White & Dark Chocolate Mousse Cake - The easier way

 

     White and dark chocolate mousse cake for Thanksgiving? Sure no problem. Finding a recipe that didn’t make me want to whack my head with a cast iron frying pan? A problem.

     Oh the recipes are out there, quite a few, and they’re pretty long, overly complicated (IMO), and nothing I wanted to tackle with all the other Thanksgiving prep. 

     So I did a deep cookbook dive. I hauled out books by Julia, Ruth, Buddy, Tom, James, and Nigella. Didn’t find what I was looking for. This was turning into a nuisance dessert and a great big UGH.

     Then I came across a recipe for white chocolate mousse filling from Tom Douglas on FoodandWine.com. It was straight forward and exactly what I had searched for. The good news? It works with dark chocolate as well. One recipe, one method two mousses. Perfect.

     This was easy to make, very easy. The only drawback was the waiting time. And that’s only a drawback because you can’t tuck into this delicious, smooth, light textured, rich tasting dessert immediately.

     I can’t believe I’ve never tried making this before. Next time, a triple chocolate mousse, or maybe a swirly moussey cake. The options are endless with a good basic recipe like this!

     Let your imagination imousseination go wild.

     A special shout out to Sophie for sticking with your guns on this dessert request for our Thanksgiving feast. You’ll be pleased – if I do say so myself.

 

White & Dark Chocolate Mousse Cake

 

Makes 1 9-inch cake

 

For the brownie base

½ cup butter, melted plus a little more for pan

1 cup sugar

2 teaspoons vanilla

2 eggs, slightly beaten

½ cup unsweetened cocoa powder

½ cup flour

¼ teaspoon baking powder

1/8 teaspoon salt

For the dark chocolate mousse layer

12 oz. semi-sweet chocolate pieces or bitter-sweet

3 tablespoons heavy cream

1 teaspoon unflavored gelatin

1 tablespoon water

¾ cup heavy cream

3 tablespoons vanilla extract, strong coffee like espresso or brandy

2 large egg yolks

2 tablespoons sugar

For the white chocolate mousse layer

12 oz. good quality white chocolate pieces

3 tablespoons heavy cream

1 teaspoon unflavored gelatin

1 tablespoon water

¾ cup heavy cream

3 tablespoons vanilla extract or orange liqueur

2 large egg yolks

2 tablespoons sugar

 

Make the brownie base

     Preheat oven to 350°F. Line the bottom and sides of a 9-inch spring form pan with parchment paper. Grease the bottom and sides with a little melted butter.

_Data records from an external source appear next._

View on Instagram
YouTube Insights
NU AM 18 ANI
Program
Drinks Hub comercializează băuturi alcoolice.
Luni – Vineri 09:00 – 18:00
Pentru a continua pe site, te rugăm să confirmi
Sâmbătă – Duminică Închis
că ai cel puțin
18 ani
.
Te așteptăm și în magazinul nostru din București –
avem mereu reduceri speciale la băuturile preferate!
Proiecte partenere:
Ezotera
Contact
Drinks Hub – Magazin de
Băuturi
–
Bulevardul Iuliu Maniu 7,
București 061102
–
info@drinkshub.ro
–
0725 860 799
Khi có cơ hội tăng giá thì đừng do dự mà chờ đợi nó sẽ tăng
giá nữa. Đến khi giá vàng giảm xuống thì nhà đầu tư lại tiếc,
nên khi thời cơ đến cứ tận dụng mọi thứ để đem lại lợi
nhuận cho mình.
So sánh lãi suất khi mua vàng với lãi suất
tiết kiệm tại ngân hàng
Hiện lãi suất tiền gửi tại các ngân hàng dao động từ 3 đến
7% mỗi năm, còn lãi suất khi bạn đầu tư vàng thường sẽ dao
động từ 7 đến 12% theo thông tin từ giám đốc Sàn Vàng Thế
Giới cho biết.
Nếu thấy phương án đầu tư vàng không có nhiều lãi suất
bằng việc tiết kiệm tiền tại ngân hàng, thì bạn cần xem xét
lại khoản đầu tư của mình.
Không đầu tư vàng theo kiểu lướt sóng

     Whisk flour, cocoa, and baking powder together in a bowl, set aside.

      In a medium bowl, stir melted butter, sugar and vanilla together until combined. Add eggs and beat until well incorporated. Add flour mixture to eggs and butter mixture, beat until well blended. Pour enough batter into prepared pan, to come ½ inch up the side. Drop the pan on the counter to even out the batter, smooth top with an off set spatula. Place on a rimmed baking sheet and bake 15-20 minutes until a tester inserted to the center comes out clean and the top feels soft and set. Do not over bake, the brownie base will harden as it cools. Cool completely.

 

 

For the dark chocolate mousse layer

     Sprinkle gelatin over water in a small bowl. Let stand until softened.   

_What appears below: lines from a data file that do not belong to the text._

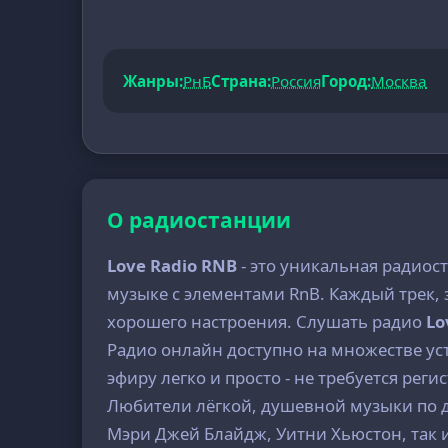
Жанры:
РнБ
Страна:
Россия
Город:
Москва
О радиостанции
Love Radio RNB
- это уникальная радиос
музыке с элементами RnB. Каждый трек, 
хорошего настроения. Слушать радио
Lo
Радио онлайн доступно на множестве ус
эфиру легко и просто - не требуется реги
Любители лёгкой, душевной музыки по д
Мэри Джей Блайдж, Уитни Хьюстон, так и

     Melt chocolate with 3 tablespoons heavy cream over a double boiler or microwave, stir until smooth, set aside and let cool.

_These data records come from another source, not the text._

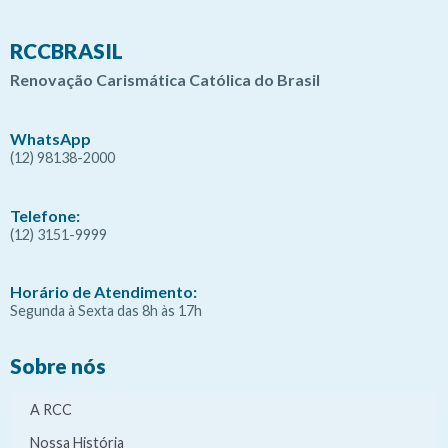
RCCBRASIL
Renovação Carismática Católica do Brasil
WhatsApp
(12) 98138-2000
Telefone:
(12) 3151-9999
Horário de Atendimento:
Segunda à Sexta das 8h às 17h
Sobre nós
A RCC
Nossa História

     Beat heavy cream in a medium bowl until soft peaks form, return to fridge and chill at least 10 minutes or until ready to fold into chocolate mixture.

Heat vanilla or coffee until hot, add softened gelatin and stir until dissolved.

     Beat egg yolks and sugar together in a medium bowl with a hand mixture on high speed until thick and pale about 5 minutes, scraping sides and bottom of bowl often.

     Beat in gelatin mixture then cooled chocolate. Fold chilled whipped cream into chocolate mixture.

     Pour mousse on top of brownie, smooth, cover with cling film and chill 4 hours or overnight before adding the white chocolate layer.

  

For the white chocolate mousse layer

     Sprinkle gelatin over water in a small bowl. Let stand until softened.  

     Beat heavy cream in a medium bowl until soft peaks form, return to fridge and chill at least 10 minutes or until ready to fold into white chocolate mixture.

     Melt white chocolate with 3 tablespoons heavy cream over a double boiler or microwave. Stir until smooth, set aside and let cool.

     Heat vanilla or liqueur until hot, add softened gelatin and stir until dissolved.

     Beat egg yolks and sugar together in a medium bowl with a hand mixture on high speed until thick and pale about 5 minutes, scraping sides and bottom of bowl often.

     Beat in gelatin mixture then cooled white chocolate.

      Fold chilled whipped cream into white chocolate mixture. Pour white chocolate mousse on top of chilled dark chocolate mousse, smooth, cover with cling film and chill 4 hours or overnight.

 

     When ready to serve. Remove cake from spring form pan. Carefully pull away the parchment collar around sides. Smooth sides with a metal spatula if necessary. Dust top with cocoa powder using a decorative stencil. The cake will cut easily and clean when chilled.

 

 

 

Notes: The brownie recipe is adapted from Hershey’s Classic Recipes. The mousse recipe was adapted from Tom Douglas’s White Chocolate Mousse Filling.